The data showed that treatment responses were maintained through 52 weeks with both quarterly and twice-yearly dosing schedules. Among patients who responded by week 16, 75% maintained EASI-75 with dosing every three months, while 85% maintained the same response level with dosing every six months. In addition, 86% and 78% of week-16 responders sustained vIGA 0/1 scores under the three-month and six-month regimens, respectively.
Apogee said patients across the full study population initially assigned to zumilokibart experienced deeper improvements across multiple lesion and itch-related measures under both dosing schedules. The treatment was generally well tolerated, with a safety profile largely consistent with other therapies in the same class.

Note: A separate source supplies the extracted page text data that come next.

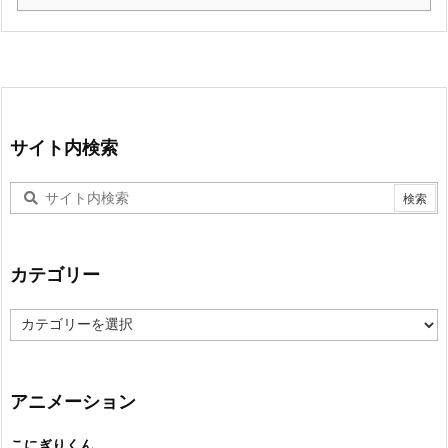
サイト内検索
カテゴリー
カ
テ
ゴ
リ
ー
アニメーション
こにぎりくん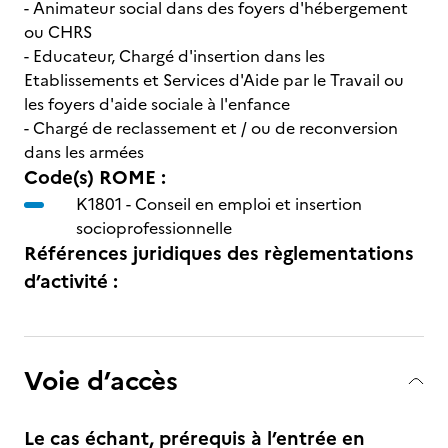
- Animateur social dans des foyers d'hébergement
ou CHRS
- Educateur, Chargé d'insertion dans les
Etablissements et Services d'Aide par le Travail ou
les foyers d'aide sociale à l'enfance
- Chargé de reclassement et / ou de reconversion
dans les armées
Code(s) ROME :
K1801 -
Conseil en emploi et insertion
socioprofessionnelle
Références juridiques des règlementations
d’activité :
Voie d’accès
Le cas échant, prérequis à l’entrée en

The maintenance phase of the study evaluated a 360 mg dose of zumilokibart administered at three-month and six-month intervals. The most frequently reported treatment-emergent adverse events included noninfective conjunctivitis, upper respiratory tract infection and nasopharyngitis.
The company expects to release 16-week induction data from Part B of the trial in the second quarter of 2026. Those results are expected to support the planned launch of Phase 3 studies for moderate-to-severe atopic dermatitis in the second half of 2026. Pending regulatory approval, Apogee anticipates a potential commercial launch of the therapy in 2029.
The new findings are scheduled to be presented in a late-breaking oral session at the 2026 American Academy of Dermatology Annual Meeting on March 28.
Zumilokibart is an anti-IL-13 antibody designed to reduce dosing frequency compared with existing treatments for atopic dermatitis, some of which can require up to 26 injections per year.